### TASK TO COMPLETE
Could you return only the lines that run from the line with "ویژگی‌هایی مانند QoS،" through the final line of the data, exactly as they stand?

### DATA IN THIS EXERCISE

--------------------

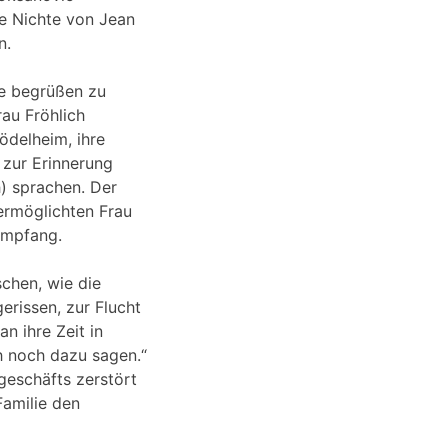
ie Nichte von Jean
n.
ie begrüßen zu
rau Fröhlich
Rödelheim, ihre
 zur Erinnerung
h) sprachen. Der
ermöglichten Frau
Empfang.
schen, wie die
rissen, zur Flucht
n ihre Zeit in
h noch dazu sagen.“
geschäfts zerstört
Familie den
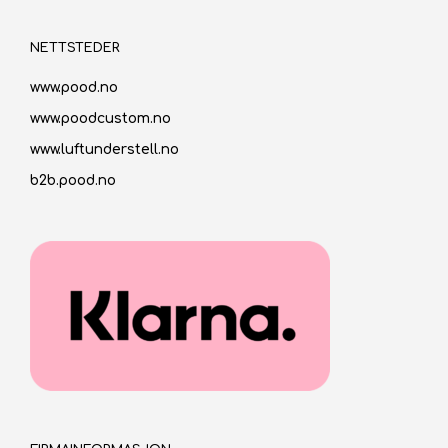
NETTSTEDER
www.pood.no
www.poodcustom.no
www.luftunderstell.no
b2b.pood.no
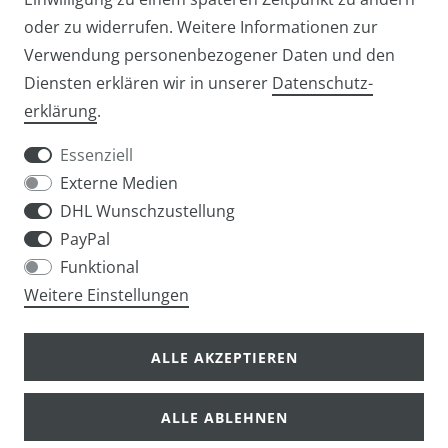
oder zu widerrufen. Weitere Informationen zur
Verwendung personenbezogener Daten und den
Diensten erklären wir in unserer
Daten­schutz­
Widerrufs­recht
Widerrufs­formular
erklärung
.
Essenziell
Externe Medien
DHL Wunschzustellung
Impressum
Daten­schutz­erklärung
AGB
PayPal
Funktional
Weitere Einstellungen
info@taschen-tony.de
ALLE AKZEPTIEREN
ALLE ABLEHNEN
© Copyright 2026 | Alle Rechte vorbehalten.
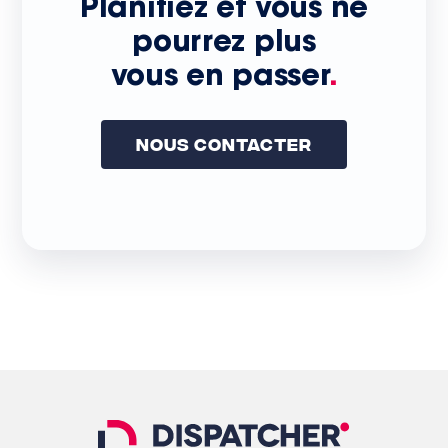
Planifiez et vous ne
pourrez plus
vous en passer
.
Nous Contacter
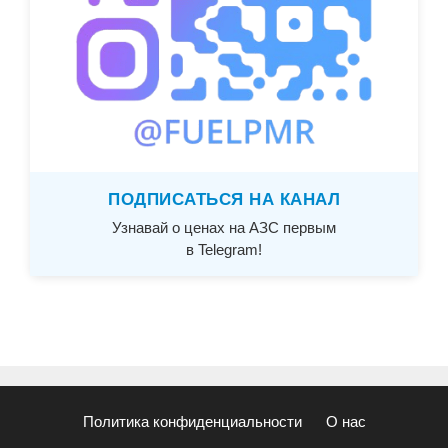
ПОДПИСАТЬСЯ НА КАНАЛ
Узнавай о ценах на АЗС первым
в Telegram!
Политика конфиденциальности
О нас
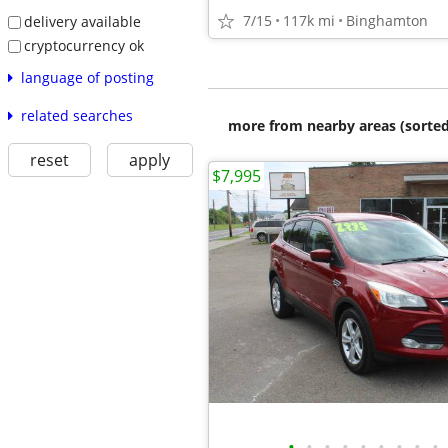
7/15
117k mi
Binghamton
delivery available
cryptocurrency ok
language of posting
related searches
more from nearby areas (sorted
reset
apply
$7,995
•
•
•
•
•
•
•
•
•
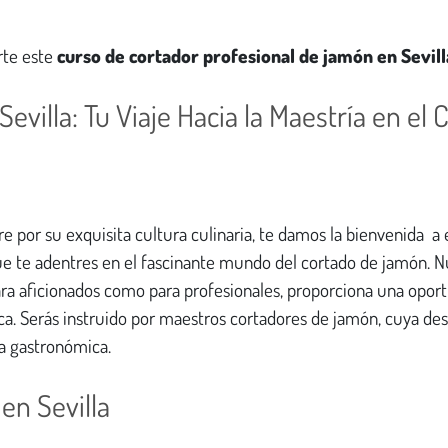
rte este
curso de cortador profesional de jamón en Sevill
evilla: Tu Viaje Hacia la Maestría en el 
re por su exquisita cultura culinaria, te damos la bienvenida a 
ue te adentres en el fascinante mundo del cortado de jamón. N
ara aficionados como para profesionales, proporciona una opor
a. Serás instruido por maestros cortadores de jamón, cuya des
ra gastronómica.
en Sevilla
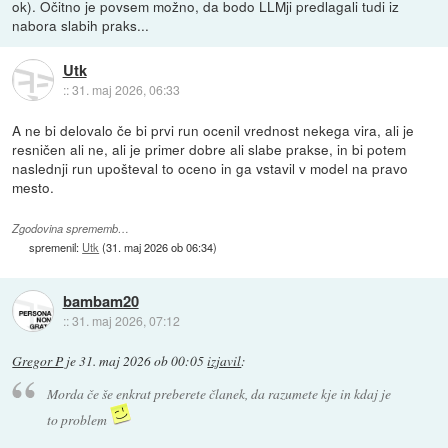
ok). Očitno je povsem možno, da bodo LLMji predlagali tudi iz
nabora slabih praks...
Utk
::
31. maj 2026, 06:33
A ne bi delovalo če bi prvi run ocenil vrednost nekega vira, ali je
resničen ali ne, ali je primer dobre ali slabe prakse, in bi potem
naslednji run upošteval to oceno in ga vstavil v model na pravo
mesto.
Zgodovina sprememb…
spremenil:
Utk
(
31. maj 2026 ob 06:34
)
bambam20
::
31. maj 2026, 07:12
Gregor P
je
31. maj 2026 ob 00:05
izjavil
:
Morda če še enkrat preberete članek, da razumete kje in kdaj je
to problem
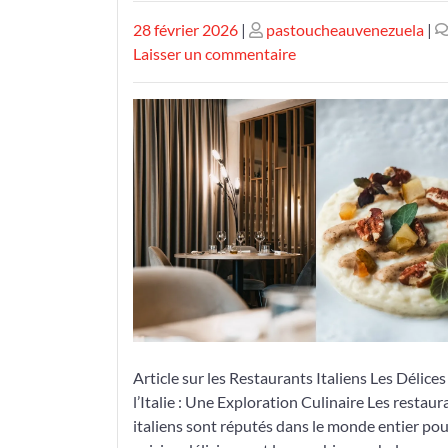
Publié
Publié
28 février 2026
|
pastoucheauvenezuela
|
le
le
sur
Laisser un commentaire
Découvrez
l’Authenticité
Culinaire
d’un
Restaurant
Italien
de
Renom
Article sur les Restaurants Italiens Les Délices
l’Italie : Une Exploration Culinaire Les restaur
italiens sont réputés dans le monde entier pou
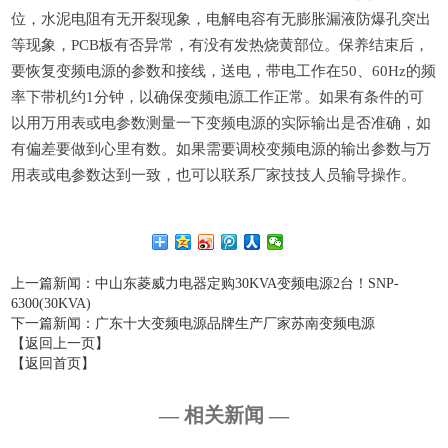
位，水泥电阻有无开裂现象，电解电容有无膨胀漏液防爆孔突出
等现象，PCB板有否异常，有没有发热烧黄部位。保养结束后，
要恢复变频电源的参数和接线，送电，带电工作在50、60Hz的频
率下带机约1分钟，以确保变频电源工作正常。如果有条件的可
以用万用表或电参数测量一下变频电源的实际输出是否准确，如
有偏差要做到心里有数。如果需要调校变频电源的输出参数与万
用表或电参数达到一致，也可以联系厂家技技人员输导操作。
上一篇新闻
：中山东菱威力电器定购30KVA变频电源2台！SNP-
6300(30KVA)
下一篇新闻
：广东十大变频电源品牌生产厂家苏南变频电源
【返回上一页】
【返回首页】
— 相关新闻 —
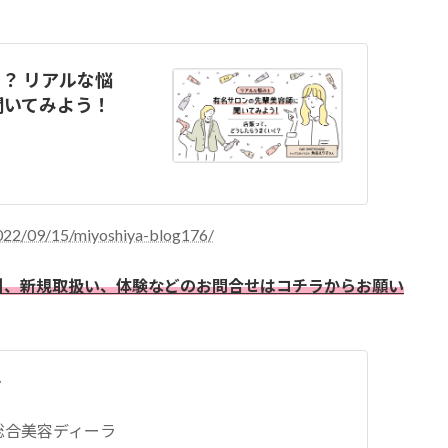
？ リアルな悩
聞いてみよう！
022/09/15/miyoshiya-blog176/
引、新規取扱い、体験などのお問合せはコチラからお願い
店
の総合美容ディーラ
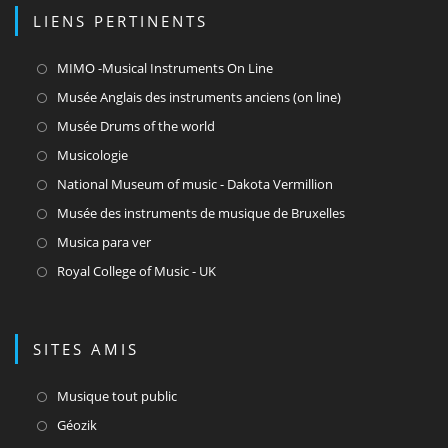
LIENS PERTINENTS
S’ouvre
MIMO -Musical Instruments On Line
dans
S’ouvre
Musée Anglais des instruments anciens (on line)
un
dans
S’ouvre
Musée Drums of the world
nouvel
un
dans
S’ouvre
Musicologie
onglet
nouvel
un
dans
S’ouvre
National Museum of music - Dakota Vermillion
onglet
nouvel
un
dans
S’ouvre
Musée des instruments de musique de Bruxelles
onglet
nouvel
un
dans
S’ouvre
Musica para ver
onglet
nouvel
un
dans
S’ouvre
Royal College of Music - UK
onglet
nouvel
un
dans
onglet
nouvel
un
onglet
nouvel
SITES AMIS
onglet
S’ouvre
Musique tout public
dans
S’ouvre
Géozik
un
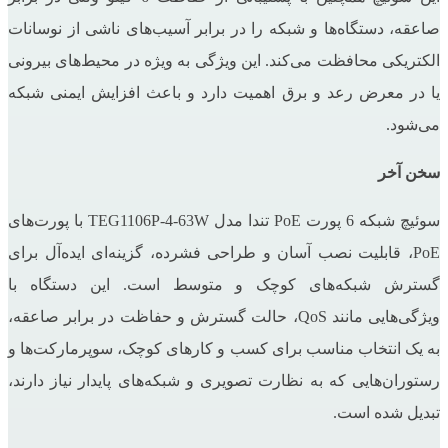
صاعقه، دستگاه‌ها و شبکه را در برابر آسیب‌های ناشی از نوسانات
الکتریکی محافظت می‌کند. این ویژگی به ویژه در محیط‌های بیرونی
یا در معرض رعد و برق اهمیت دارد و باعث افزایش ایمنی شبکه
می‌شود.
سخن آخر
سوئیچ شبکه 6 پورت PoE تندا مدل TEG1106P-4-63W با پورت‌های
PoE، قابلیت نصب آسان و طراحی فشرده، گزینه‌ای ایده‌آل برای
گسترش شبکه‌های کوچک و متوسط است. این دستگاه با
ویژگی‌هایی مانند QoS، حالت گسترش و حفاظت در برابر صاعقه،
به یک انتخاب مناسب برای کسب ‌و کارهای کوچک، سوپرمارکت‌ها و
رستوران‌هایی که به نظارت تصویری و شبکه‌های پایدار نیاز دارند،
تبدیل شده است.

--------------------

### EXERCISE RESULT
ویژگی‌هایی مانند QoS، حالت گسترش و حفاظت در برابر صاعقه،
به یک انتخاب مناسب برای کسب ‌و کارهای کوچک، سوپرمارکت‌ها و
رستوران‌هایی که به نظارت تصویری و شبکه‌های پایدار نیاز دارند،
تبدیل شده است.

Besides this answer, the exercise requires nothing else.